Building of the Day: 88 Hanson Place
We are starting a new feature Building of the Day. It’s a no-frills look at interesting structures of all types and from all neighborhoods. There will be old, new, important, forgotten, public, private, good and bad. Whatever strikes our fancy. We hope you enjoy. Address: 88 Hanson Place Name: Hanson Place Central United Methodist Church…

We are starting a new feature Building of the Day. It’s a no-frills look at interesting structures of all types and from all neighborhoods. There will be old, new, important, forgotten, public, private, good and bad. Whatever strikes our fancy. We hope you enjoy.
Address: 88 Hanson Place
Name: Hanson Place Central United Methodist Church
Neighborhood: Times Plaza (Fort Greene) BAM Historic District
Year Built: 1929-1931
Architectural Style: Modern Gothic/Art Moderne
Architects: Halsey, McCormick and Helmer
Designed by same architects as the Williamsburgh Savings Bank, next door, it is totally different from any other church in Brooklyn, with receding and projecting planes, echoing the bank building.

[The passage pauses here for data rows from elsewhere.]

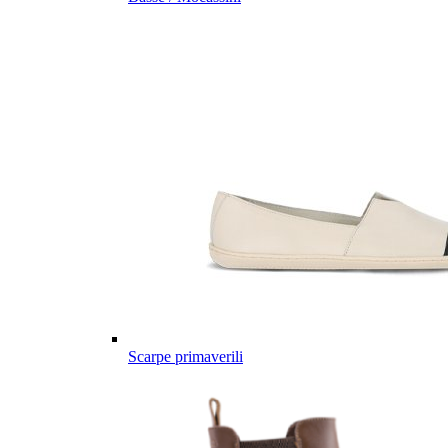
Scarpe primaverili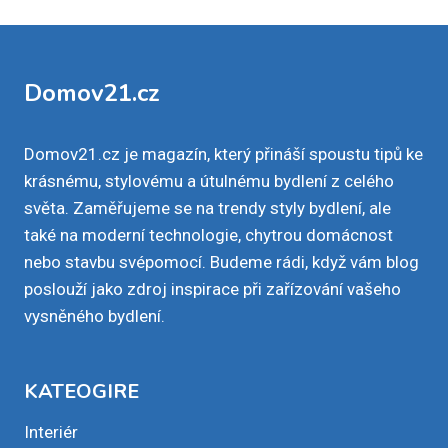
Domov21.cz
Domov21.cz je magazín, který přináší spoustu tipů ke
krásnému, stylovému a útulnému bydlení z celého
světa. Zaměřujeme se na trendy styly bydlení, ale
také na moderní technologie, chytrou domácnost
nebo stavbu svépomocí. Budeme rádi, když vám blog
poslouží jako zdroj inspirace při zařízování vašeho
vysněného bydlení.
KATEOGIRE
Interiér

It has stores incorporated into its ground floor, and many of the same kinds of decorative Deco reliefs and lettering. Forever tied to the bank, physically and stylistically, this block front is an ironic joining of God and Mammon. GMAP
[Photos by Suzanne Spellen]
rf,
I agree completely.
The Target Mall turns it’s back on Fort Green.
It’s unfriendly urban planning in many respects, and it particularly shuns Fort Greene.
Let’s hope the Barclay Center isn’t as bad.
The St. Felix side of this building always seems so unfriendly, like an armory or a factory. It feels like dead space.
(Is this more irony?)
Posted by: Pigeon at February 26, 2010 3:10 PM
what with the scaffolding all around, construction of the LI railroad station, and the stupid traffic patterns created by the Target mall (whose brilliant idea was it to make people walk through the car service drivers and loading bays from the buses on Fulton St. to get to the mall? Why is the office building entrance to the mall closed on weekends, forcing people to walk all around the building to get in? And why is the Pathmark entrance so far for pedestrians?), I think it’s been hard to see the charm of the old buildings. It’s already a lot better now than it was a few months ago before the railroad station was finished. But someone should send Bruce Ratner to urban planning school. (Fat chance!)
Mr. B and Montrose;
I like this idea. Looking forward to more.
Montrose, how does Mr. B feel about you calling his flea “Mammon?”
So many great buildings out there, too. Montrose will have a great time with this. I’m making my list of buildings I want to know more about (especially those wedding G-d and Mammon 🙂
I’d like to see a building of the day on the United Order of Mechanics joint on Putnam.
I agree, DeLepp.
BOTD is a good feature.
The info you provide is interesting, Minard.
And it jibes with my perception of the exterior as armory-like.
To me, the exterior is fascinatingly peculiar, though uninviting.
Glad to see this feature is back, it’s what got me to brownstoner in the first place.